*Information*.

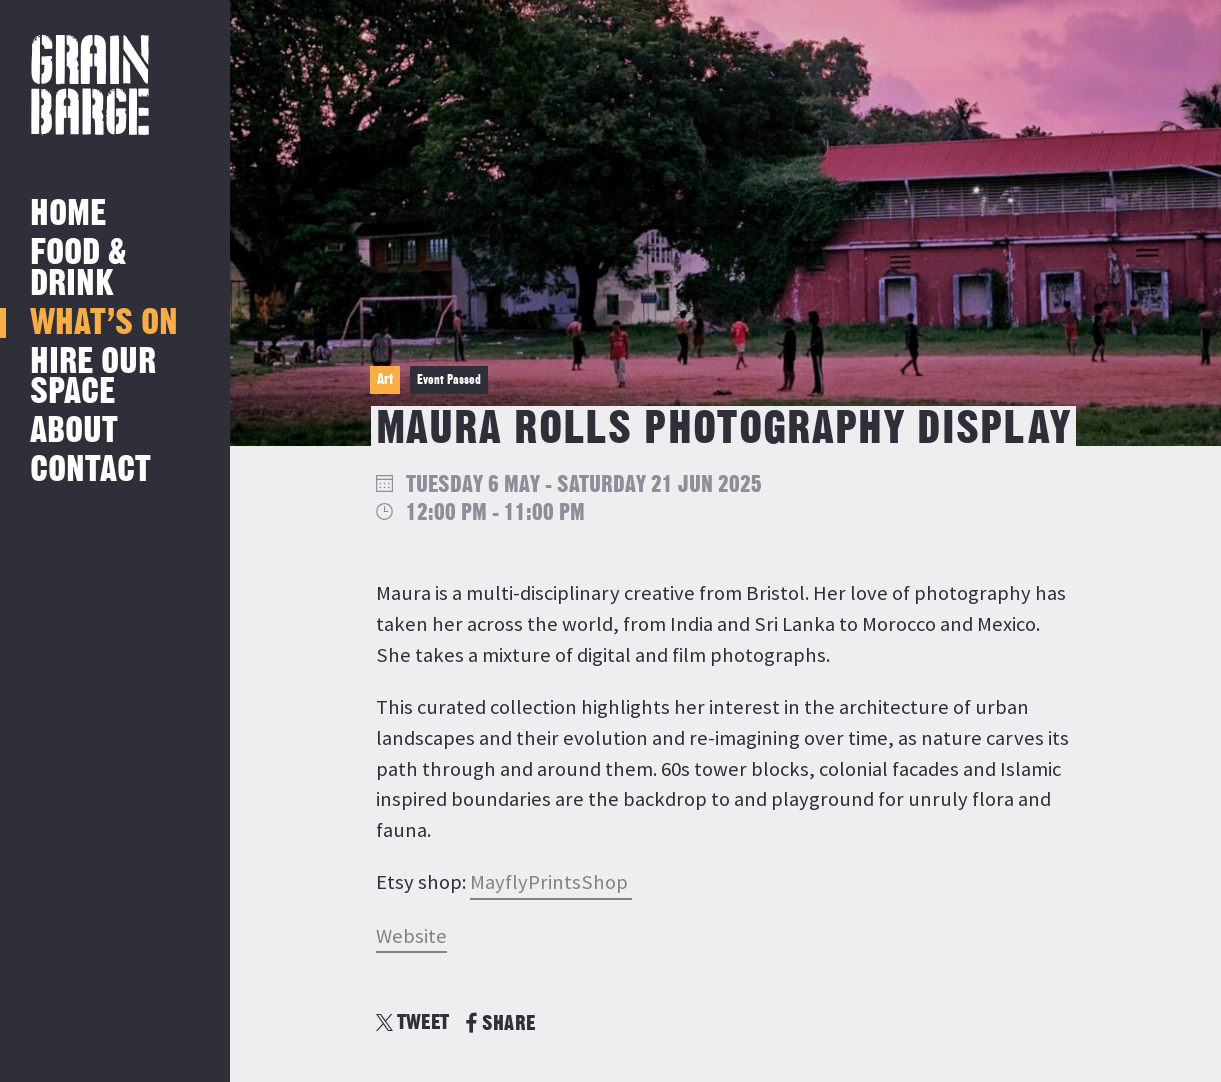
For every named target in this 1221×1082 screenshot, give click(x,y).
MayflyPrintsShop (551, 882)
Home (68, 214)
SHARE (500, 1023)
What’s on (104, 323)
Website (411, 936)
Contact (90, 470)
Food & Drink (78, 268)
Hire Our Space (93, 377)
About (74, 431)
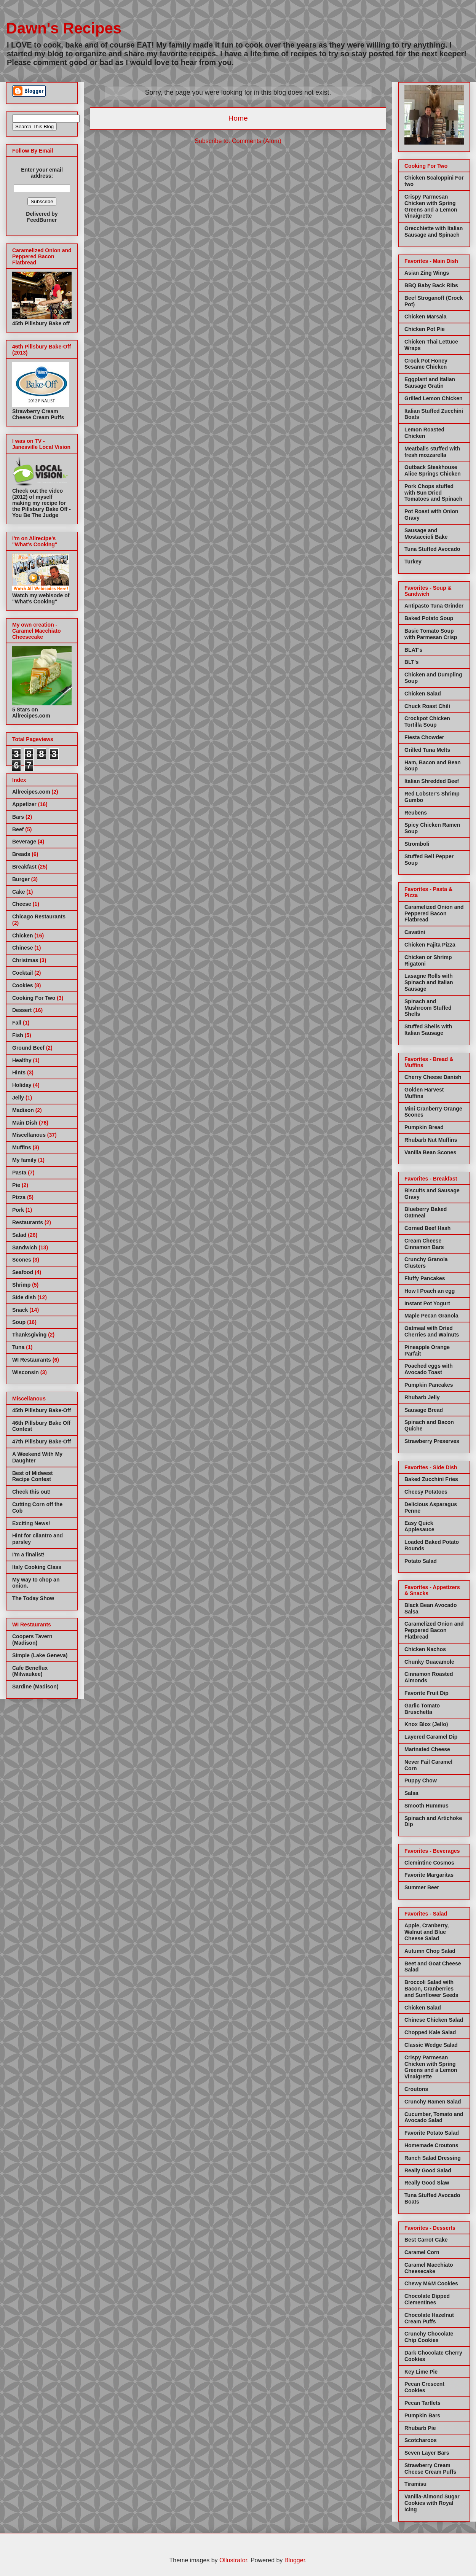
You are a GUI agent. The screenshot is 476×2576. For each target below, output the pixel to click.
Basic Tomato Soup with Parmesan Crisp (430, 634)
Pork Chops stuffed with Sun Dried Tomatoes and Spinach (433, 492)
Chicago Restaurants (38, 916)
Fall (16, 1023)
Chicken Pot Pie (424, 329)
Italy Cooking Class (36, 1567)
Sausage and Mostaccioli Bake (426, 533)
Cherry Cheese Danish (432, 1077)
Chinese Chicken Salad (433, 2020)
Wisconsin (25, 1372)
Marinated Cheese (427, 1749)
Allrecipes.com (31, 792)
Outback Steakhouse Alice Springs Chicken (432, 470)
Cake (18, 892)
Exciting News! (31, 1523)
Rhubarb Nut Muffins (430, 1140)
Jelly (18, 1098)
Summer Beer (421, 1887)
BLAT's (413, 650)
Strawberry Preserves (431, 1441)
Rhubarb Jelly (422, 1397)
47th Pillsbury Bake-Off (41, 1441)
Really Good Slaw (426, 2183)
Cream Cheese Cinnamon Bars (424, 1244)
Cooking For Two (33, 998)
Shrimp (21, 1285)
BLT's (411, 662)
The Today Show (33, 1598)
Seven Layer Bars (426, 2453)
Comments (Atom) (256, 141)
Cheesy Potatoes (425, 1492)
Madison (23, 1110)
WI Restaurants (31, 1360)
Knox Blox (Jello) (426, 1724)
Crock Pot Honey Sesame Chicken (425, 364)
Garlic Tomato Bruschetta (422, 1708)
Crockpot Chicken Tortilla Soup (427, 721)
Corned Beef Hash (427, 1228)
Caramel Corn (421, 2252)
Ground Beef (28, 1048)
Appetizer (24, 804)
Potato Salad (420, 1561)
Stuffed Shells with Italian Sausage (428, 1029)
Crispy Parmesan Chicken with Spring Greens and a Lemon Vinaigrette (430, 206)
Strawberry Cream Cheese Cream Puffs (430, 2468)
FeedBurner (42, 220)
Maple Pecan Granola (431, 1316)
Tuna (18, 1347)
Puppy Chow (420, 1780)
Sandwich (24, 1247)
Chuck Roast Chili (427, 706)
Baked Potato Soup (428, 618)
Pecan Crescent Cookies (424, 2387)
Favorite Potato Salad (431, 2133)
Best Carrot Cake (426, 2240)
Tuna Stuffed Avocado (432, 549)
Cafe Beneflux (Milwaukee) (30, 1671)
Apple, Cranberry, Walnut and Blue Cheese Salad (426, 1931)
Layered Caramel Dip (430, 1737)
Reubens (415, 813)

*Work required*.
Above this task is a listing with pictures in it. Retype only the lines from the one containing "SHARE (500, 1023)" through the one containing "Cream Cheese Cinnamon Bars (424, 1244)", both included, and not the pictures.

*Solution to this task*.
SHARE (500, 1023)
What’s on (104, 323)
Website (411, 936)
Contact (90, 470)
Food & Drink (78, 268)
Hire Our Space (93, 377)
About (74, 431)
You are a GUI agent. The screenshot is 476×2576. For each target below, output the pixel to click.
Basic Tomato Soup with Parmesan Crisp (430, 634)
Pork Chops stuffed with Sun Dried Tomatoes and Spinach (433, 492)
Chicago Restaurants (38, 916)
Fall (16, 1023)
Chicken Pot Pie (424, 329)
Italy Cooking Class (36, 1567)
Sausage and Mostaccioli Bake (426, 533)
Cherry Cheese Danish (432, 1077)
Chinese Chicken Salad (433, 2020)
Wisconsin (25, 1372)
Marinated Cheese (427, 1749)
Allrecipes.com (31, 792)
Outback Steakhouse Alice Springs Chicken (432, 470)
Cake (18, 892)
Exciting News! (31, 1523)
Rhubarb Nut Muffins (430, 1140)
Jelly (18, 1098)
Summer Beer (421, 1887)
BLAT's (413, 650)
Strawberry Preserves (431, 1441)
Rhubarb Jelly (422, 1397)
47th Pillsbury Bake-Off (41, 1441)
Really Good Slaw (426, 2183)
Cream Cheese Cinnamon Bars (424, 1244)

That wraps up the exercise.